## Work to be completed
Your copy of the entries below should hold exactly the lines from the one containing "Omogeneizzato" to the one containing "pública. Especificamente, esta", inclusive, and no pictures.

Data for the task below:

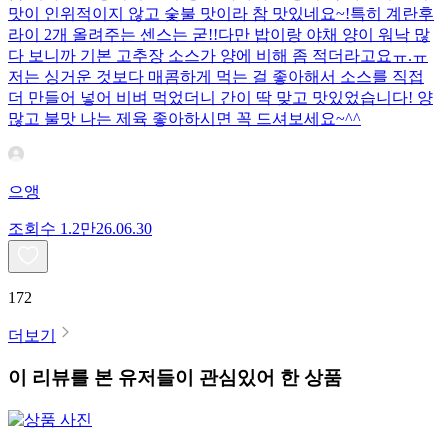
맛이 인위적이지 않고 숯불 맛이라 참 맛있네요~!특히 계란후
라이 2개 올려주는 센스는 굳!! ​다만 밥이랑 야채 양이 워낙 많
다 보니까 기본 고추장 소스가 양에 비해 좀 적더라고요ㅠ.ㅠ
저는 싱거운 것보다 매콤하게 먹는 걸 좋아해서 소스를 직접
더 만들어 넣어 비벼 먹었더니 간이 딱 맞고 맛있었습니다! 양
많고 불맛 나는 제육 좋아하시면 꼭 드셔보세요~^^
으앵
조회수
1.2만
26.06.30
172
더보기
이 리뷰를 본 유저들이 관심있어 한 상품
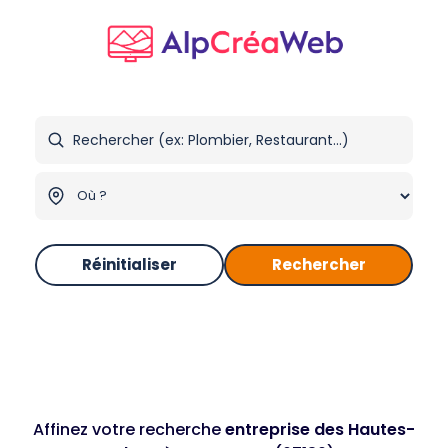
Réinitialiser
Rechercher
Affinez votre recherche
entreprise des Hautes-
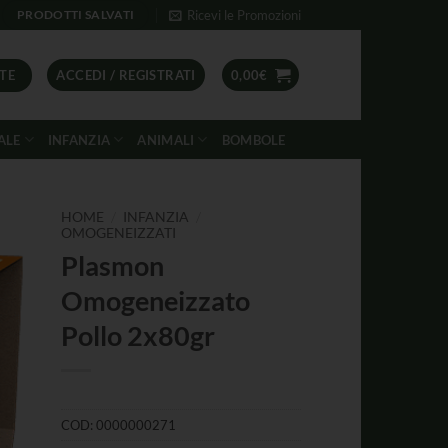
Ricevi le Promozioni
PRODOTTI SALVATI
TE
ACCEDI / REGISTRATI
0,00
€
ALE
INFANZIA
ANIMALI
BOMBOLE
/
/
HOME
INFANZIA
OMOGENEIZZATI
Plasmon
Omogeneizzato
Pollo 2x80gr
COD:
0000000271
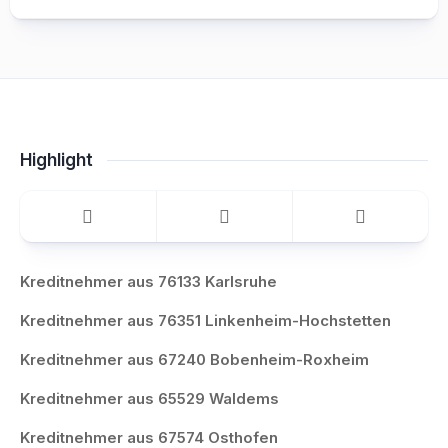
Highlight
Kreditnehmer aus 76133 Karlsruhe
Kreditnehmer aus 76351 Linkenheim-Hochstetten
Kreditnehmer aus 67240 Bobenheim-Roxheim
Kreditnehmer aus 65529 Waldems
Kreditnehmer aus 67574 Osthofen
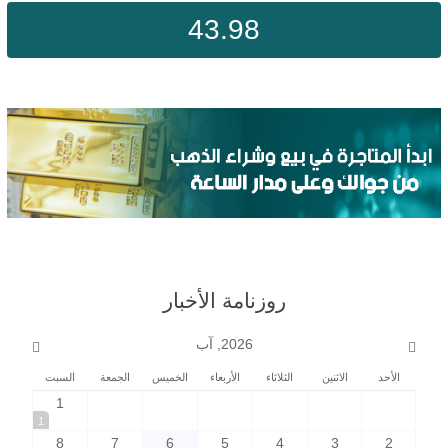
43.98
روزنامة الأخبار
2026, آب
الأحد
الاثنين
الثلاثاء
الأربعاء
الخميس
الجمعة
السبت
1
1
8
7
6
5
4
3
2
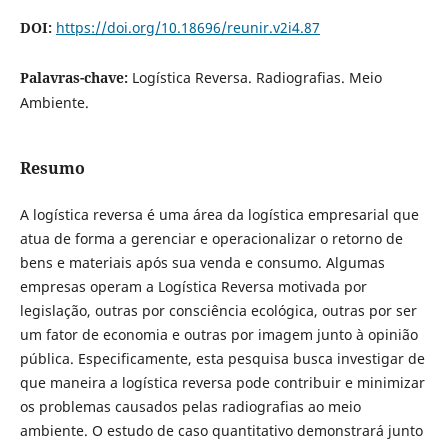
DOI:
https://doi.org/10.18696/reunir.v2i4.87
Palavras-chave:
Logística Reversa. Radiografias. Meio
Ambiente.
Resumo
A logística reversa é uma área da logística empresarial que
atua de forma a gerenciar e operacionalizar o retorno de
bens e materiais após sua venda e consumo. Algumas
empresas operam a Logística Reversa motivada por
legislação, outras por consciência ecológica, outras por ser
um fator de economia e outras por imagem junto à opinião
pública. Especificamente, esta pesquisa busca investigar de
que maneira a logística reversa pode contribuir e minimizar
os problemas causados pelas radiografias ao meio
ambiente. O estudo de caso quantitativo demonstrará junto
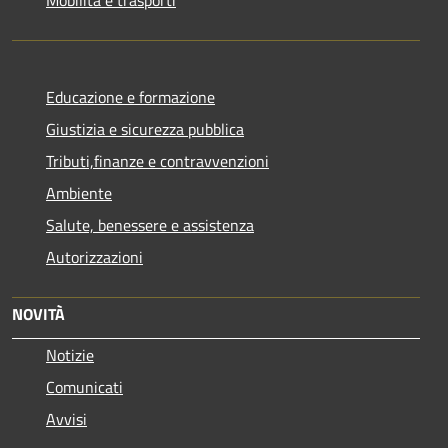
Educazione e formazione
Giustizia e sicurezza pubblica
Tributi,finanze e contravvenzioni
Ambiente
Salute, benessere e assistenza
Autorizzazioni
NOVITÀ
Notizie
Comunicati
Avvisi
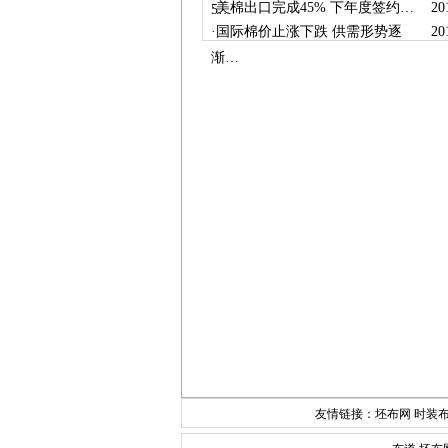
·
美棉出口完成45% 下年度签约…
20
5…
·
国际棉价止涨下跌 供需形势逐
20
渐…
友情链接：
坯布网
时装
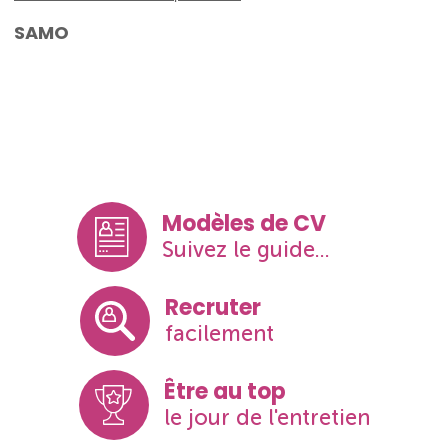
SAMO
Modèles de CV
Suivez le guide...
Recruter
facilement
Être au top
le jour de l'entretien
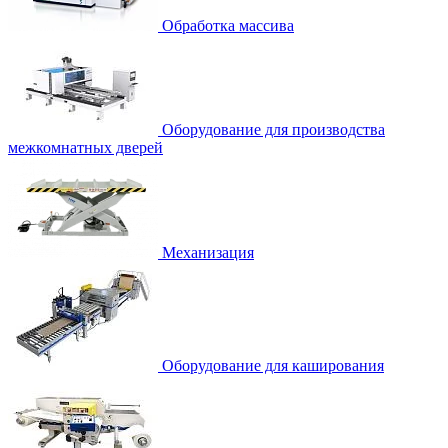
Обработка массива
Оборудование для производства
межкомнатных дверей
Механизация
Оборудование для каширования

End of Data for the task.

## Finished task
Omogeneizzato
Pollo 2x80gr
COD:
0000000271
Highlight
Kreditnehmer aus 76133 Karlsruhe
Kreditnehmer aus 76351 Linkenheim-Hochstetten
Kreditnehmer aus 67240 Bobenheim-Roxheim
Kreditnehmer aus 65529 Waldems
Kreditnehmer aus 67574 Osthofen
43.98
روزنامة الأخبار
2026, آب
الأحد
الاثنين
الثلاثاء
الأربعاء
الخميس
الجمعة
السبت
1
1
8
7
6
5
4
3
2
DOI:
https://doi.org/10.18696/reunir.v2i4.87
Palavras-chave:
Logística Reversa. Radiografias. Meio
Ambiente.
Resumo
A logística reversa é uma área da logística empresarial que
atua de forma a gerenciar e operacionalizar o retorno de
bens e materiais após sua venda e consumo. Algumas
empresas operam a Logística Reversa motivada por
legislação, outras por consciência ecológica, outras por ser
um fator de economia e outras por imagem junto à opinião
pública. Especificamente, esta pesquisa busca investigar de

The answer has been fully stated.